Herein, the electrochemical properties and reaction mechanism of Li 3-2 x Ca x V 2 (PO 4 ) 3 /C (x = 0, 0.5, 1, and 1.5) as negative electrode materials for sodium-ion/potassium-ion batteries (SIBs/PIBs) are investigated. All samples undergo a mixed contribution of diffusion-controlled and pseudocapacitive-type processes in SIBs and PIBs via Trasatti Differentiation Method, while the latter increases with Ca content increase. Among them, Li 3 V 2 (PO 4 ) 3 /C exhibits the highest reversible capacity in SIBs and PIBs, while Ca 1.5 V 2 (PO 4 ) 3 /C shows the best rate performance with a capacity retention of 46% at 20 C in SIBs and 47% at 10 C in PIBs.
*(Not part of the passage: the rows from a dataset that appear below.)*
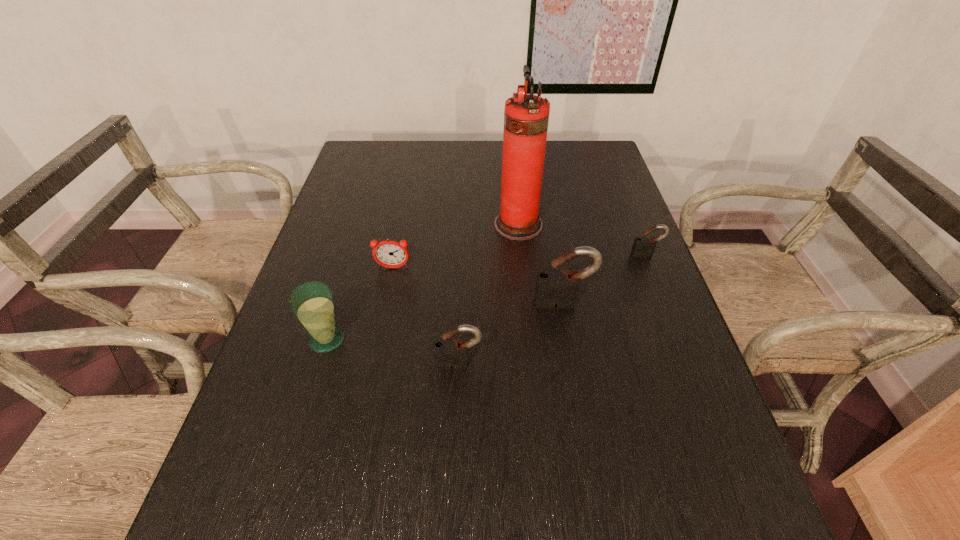 Point out which padlock is positioned as the third nearest to the third farthest object. Please provide its 2D coordinates. Your answer should be formatted as a tuple, i.e. [(x, y)], where the tuple contains the x and y coordinates of a point satisfying the conditions above.

[(642, 245)]

This screenshot has height=540, width=960. Find the location of `vacant area in the image that satisfies the following two spatial constraints: 1. at the discharge end of the tallest object; 2. with the keyhole on the front of the third shortest object`. vacant area in the image that satisfies the following two spatial constraints: 1. at the discharge end of the tallest object; 2. with the keyhole on the front of the third shortest object is located at coordinates (532, 363).

The image size is (960, 540). Identify the location of vacant space that satisfies the following two spatial constraints: 1. at the discharge end of the tallest object; 2. on the front side of the second nearest object. (530, 340). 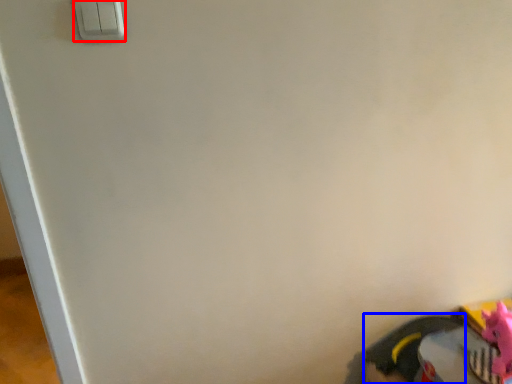 Question: Which object appears farthest to the camera in this image, light switch (highlighted by a red box) or footwear (highlighted by a blue box)?

Choices:
 (A) light switch
 (B) footwear

Answer: (B) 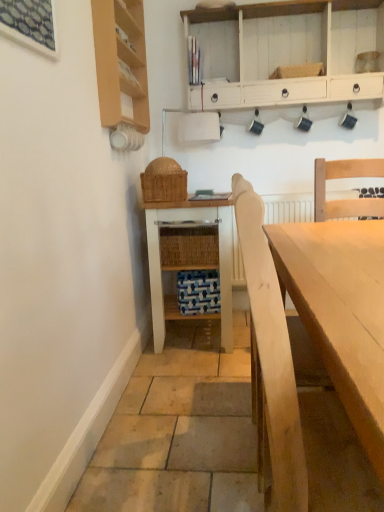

This study demonstrates that the specific capacity of this type of material in SIBs and PIBs does not increase with the Ca-content as previously observed in lithium-ion system, but the stability and performance at a high C-rate can be improved by replacing Li + with Ca 2+ . This indicates that the insertion of different monovalent cations (Na + /K + ) can strongly influence the redox reaction and structure evolution of the host materials, due to the larger ion size of Na + and K + and their different kinetic properties with respect to Li + . Furthermore, the working mechanism of both LVP/C and Ca 1.5 V 2 (PO 4 ) 3 /C in SIBs are elucidated via in operando synchrotron diffraction and in operando X-ray absorption spectroscopy.